Data to use =
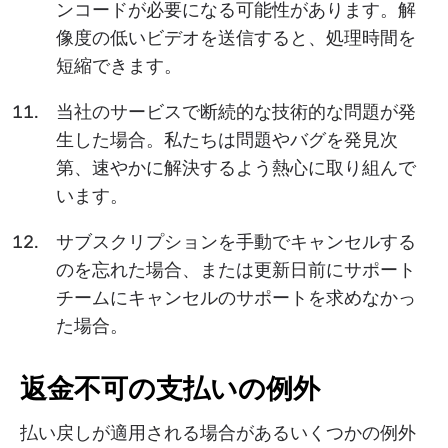
ンコードが必要になる可能性があります。解
像度の低いビデオを送信すると、処理時間を
短縮できます。
当社のサービスで断続的な技術的な問題が発
生した場合。私たちは問題やバグを発見次
第、速やかに解決するよう熱心に取り組んで
います。
サブスクリプションを手動でキャンセルする
のを忘れた場合、または更新日前にサポート
チームにキャンセルのサポートを求めなかっ
た場合。
返金不可の支払いの例外
払い戻しが適用される場合があるいくつかの例外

About this exercise = Every line above goes into your copy exactly; no images go in.

Written solution =
ンコードが必要になる可能性があります。解
像度の低いビデオを送信すると、処理時間を
短縮できます。
当社のサービスで断続的な技術的な問題が発
生した場合。私たちは問題やバグを発見次
第、速やかに解決するよう熱心に取り組んで
います。
サブスクリプションを手動でキャンセルする
のを忘れた場合、または更新日前にサポート
チームにキャンセルのサポートを求めなかっ
た場合。
返金不可の支払いの例外
払い戻しが適用される場合があるいくつかの例外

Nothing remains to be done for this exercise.